Arizona’s top prosecutor is urging a federal appeals court to allow a Colorado woman and the company she owns to refuse to design a web site for a same-sex wedding.
In a new legal brief filed with the 10th Circuit Court of Appeals, Attorney General Mark Brnovich said the rights of Lorie Smith trump a Colorado law which makes it illegal for businesses open to the public to refuse to offer services because of a customer’s sexual orientation. That same law also bars companies from posting notices that they won’t serve gays.
A federal judge had sided with the state in the dispute. Now Brnovich, leading a group of 13 other Republican attorneys general, is telling the appellate court they should reverse that ruling.

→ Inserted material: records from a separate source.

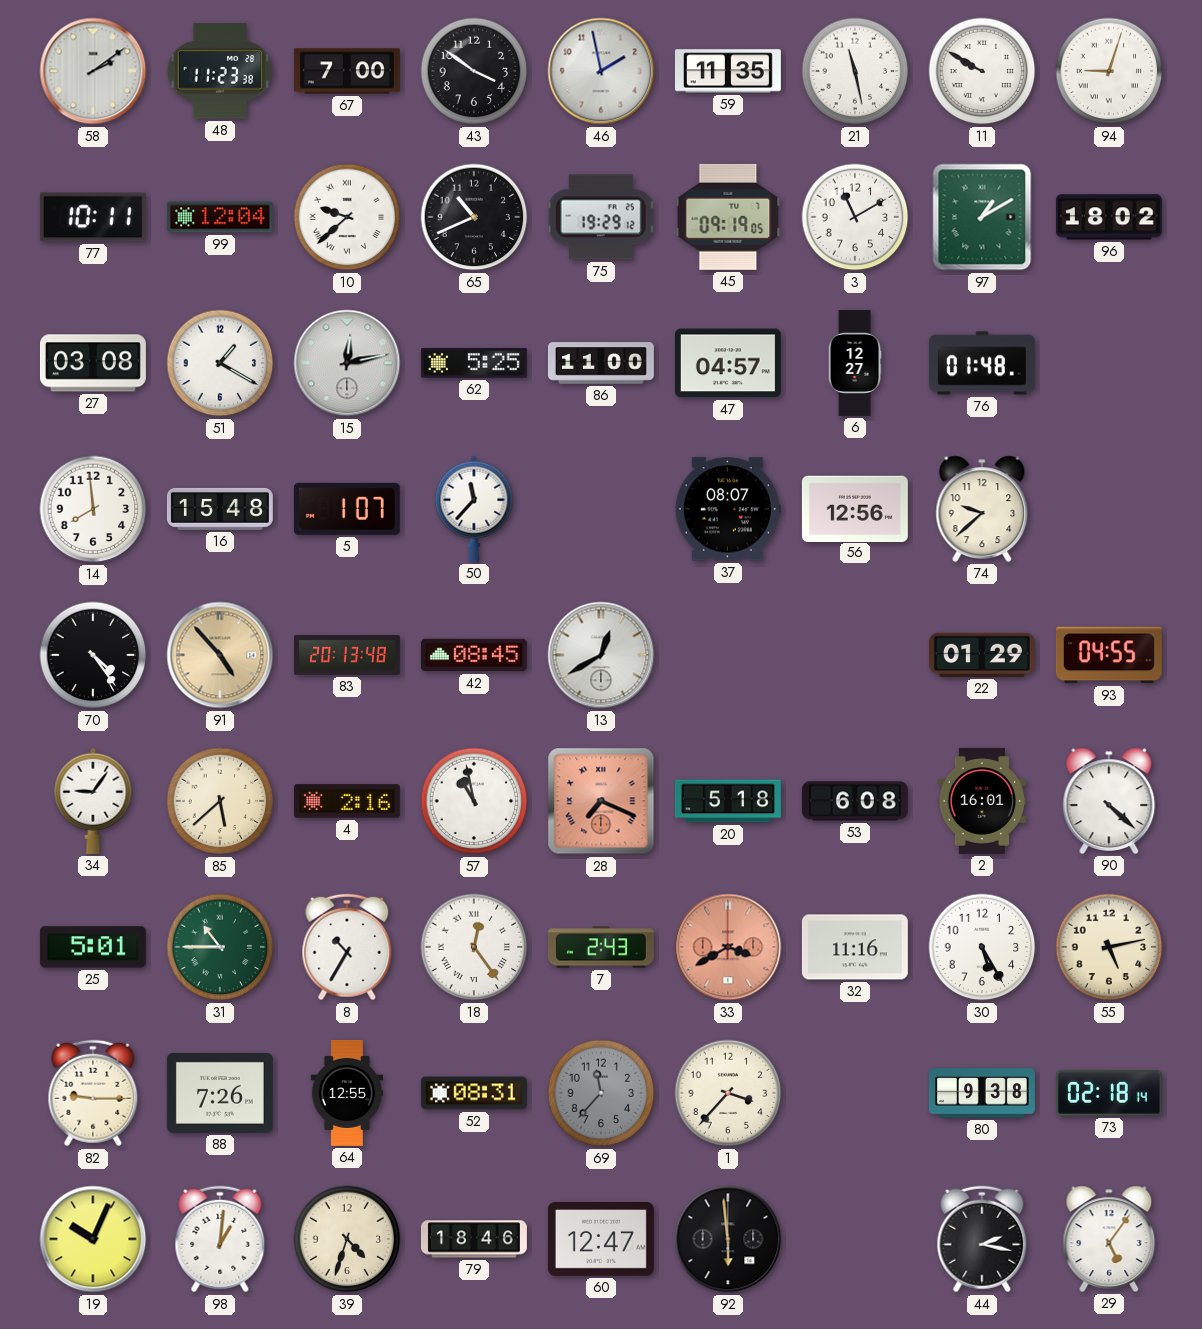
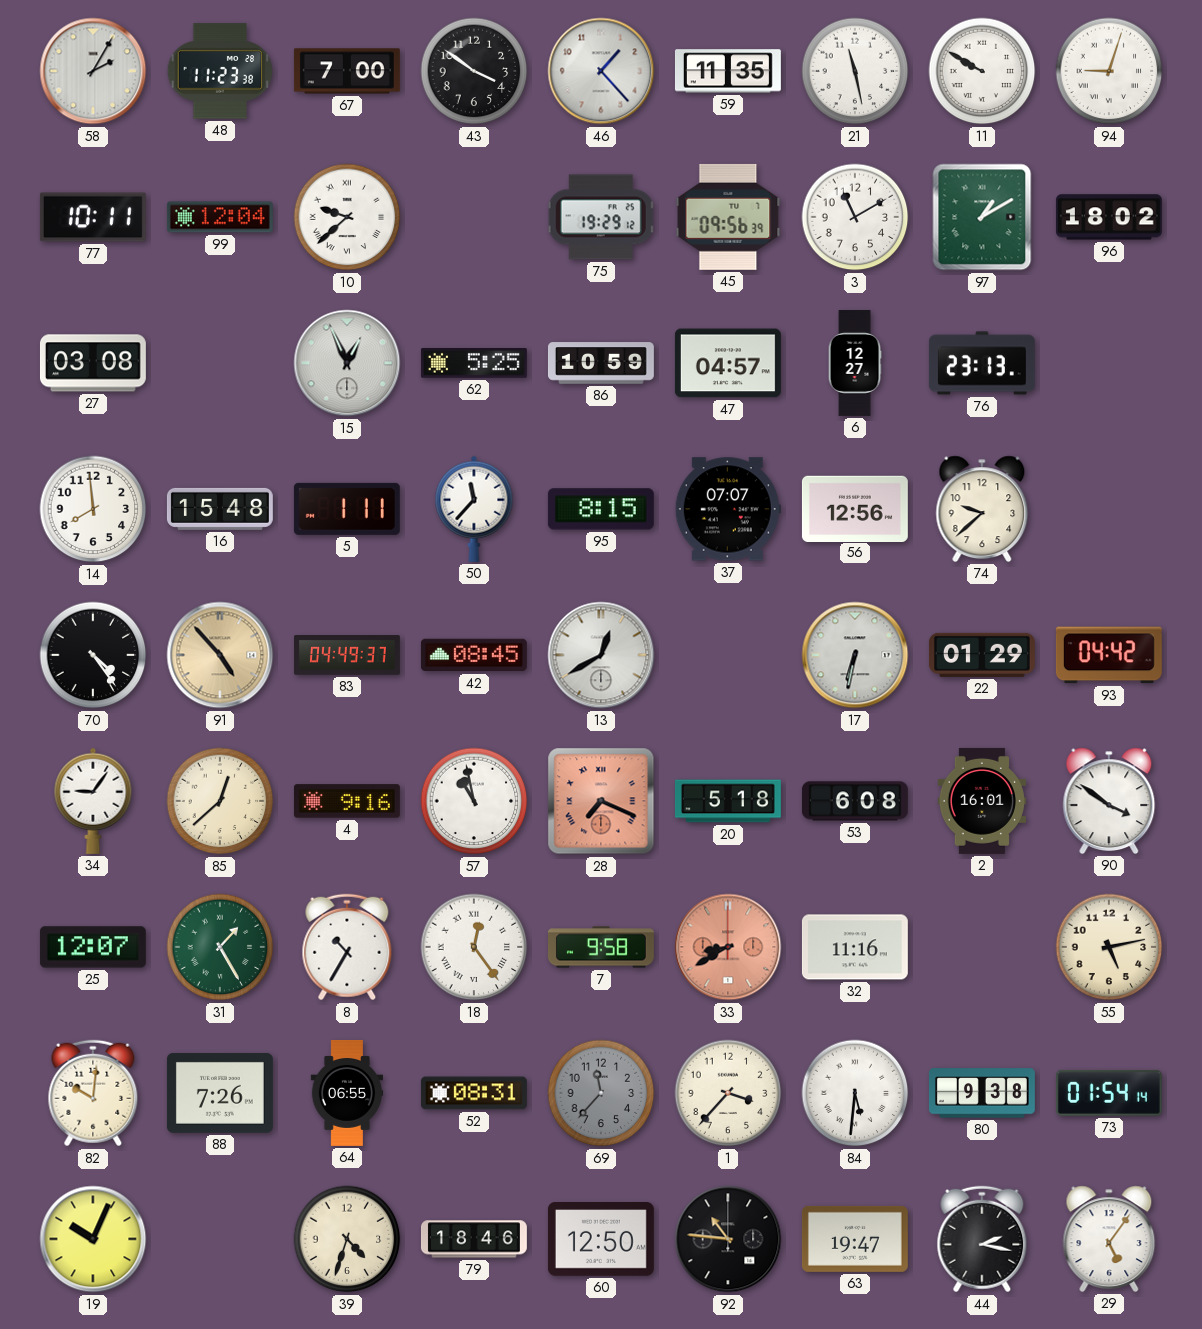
58: 2:09 -> 2:05
46: 1:58 -> 1:23
65: 10:41 -> none
45: 09:19 -> 09:56
51: 1:20 -> none
15: 12:13 -> 12:56
86: 11:00 -> 10:59
76: 01:48 -> 23:13
5: 1:07 -> 1:11
95: none -> 8:15
37: 08:07 -> 07:07
83: 20:13 -> 04:49
17: none -> 6:32
93: 04:55 -> 04:42
85: 5:38 -> 12:38
4: 2:16 -> 9:16
90: 4:22 -> 3:51
25: 5:01 -> 12:07
31: 10:45 -> 1:25
7: 2:43 -> 9:58
33: 3:40 -> 8:40
30: 5:25 -> none
82: 9:15 -> 10:01
64: 12:55 -> 06:55
84: none -> 5:31
73: 02:18 -> 01:54
98: 1:01 -> none
60: 12:47 -> 12:50
92: 5:59 -> 10:46
63: none -> 19:47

The filing comes the same week that some Arizona lawmakers are seeking to expand state laws to prohibit discrimination in public accommodations − including businesses like the one run by Smith − based on sexual orientation and gender identification. The bills sponsored by Sen. Kate Brophy McGee, R-Phoenix, and Rep. Daniel Hernandez, D-Tucson, also would effectively nullify last year’s decision of the Arizona Supreme Court allowing a business here to refuse to design wedding invitations for same-sex couples.
Brnovich would not respond to questions about whether he believes existing laws barring discrimination based on age, sex, religion, race and disability should be extended to include sexual orientation and gender identification. It is the Attorney General’s Office that is empowered to enforce such laws.

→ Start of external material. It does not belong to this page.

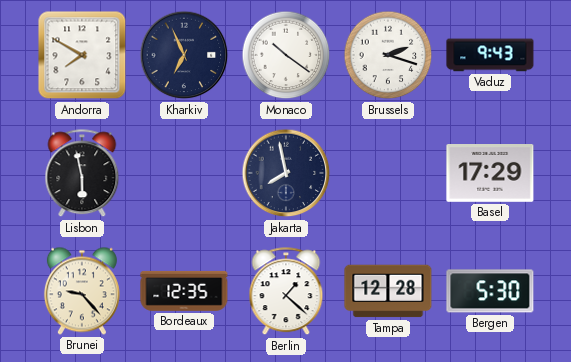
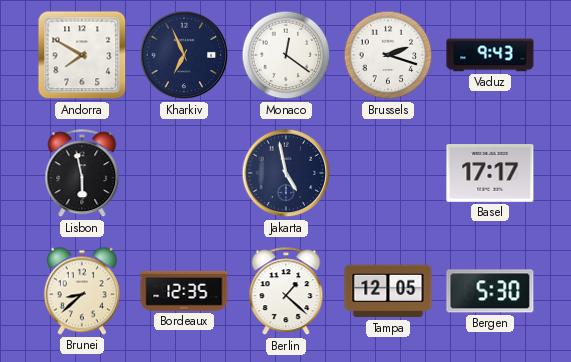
Monaco: 10:21 -> 12:21
Jakarta: 7:58 -> 4:58
Basel: 17:29 -> 17:17
Brunei: 9:23 -> 8:38
Tampa: 12:28 -> 12:05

But with the new filing, Brnovich makes it clear that he opposes enacting any laws that would allow the state to force a business to serve all clients, regardless of the owner’s religious beliefs. In fact, Brnovich is using the majority decision in that Arizona ruling involving favoring the owners of Brush & Nib Studios − a ruling he urged the judges here to reach — to convince the federal judges in Colorado to reach the same conclusion in this new case.
In the brief, Brnovich said he and his fellow attorneys general “have compelling interests in protecting their citizens’ freedoms of speech and religion as secured by the United States Constitution.”
“(We) do not, however, have legitimate interests in coercing individuals to use their talents to create government sponsored message or in muzzling individual expression by presuming that the exercise of religion is unlawful,” he wrote. “Such practices, if permitted, are not only constitutionally forbidden, they also would undermine the mutuality of obligation upon which our pluralistic and tolerant society is founded.”
Brnovich’s decision to intervene on behalf of Smith is, in many ways, not a surprise. He also filed legal briefs last year siding with Breanna Koski and Joanna Duka, the owners of Brush & Nib, in their claim to exemption from a Phoenix anti-discrimination ordinance protecting same-sex couples.
There are parallels between the case.
Smith, like Koski and Duka, told the federal court in Colorado she is a devout Christian, believes in “biblical marriage” and opposes the extension of marriage rights to same-sex couples.
She asked the judge there to issue a ruling declaring she was not bound by the Colorado law which prohibits discrimination in providing goods and services on various grounds, including on the basis of sexual orientation. And Smith also wanted the court to say that, despite Colorado law, she is free to publicize that she won’t accept such business.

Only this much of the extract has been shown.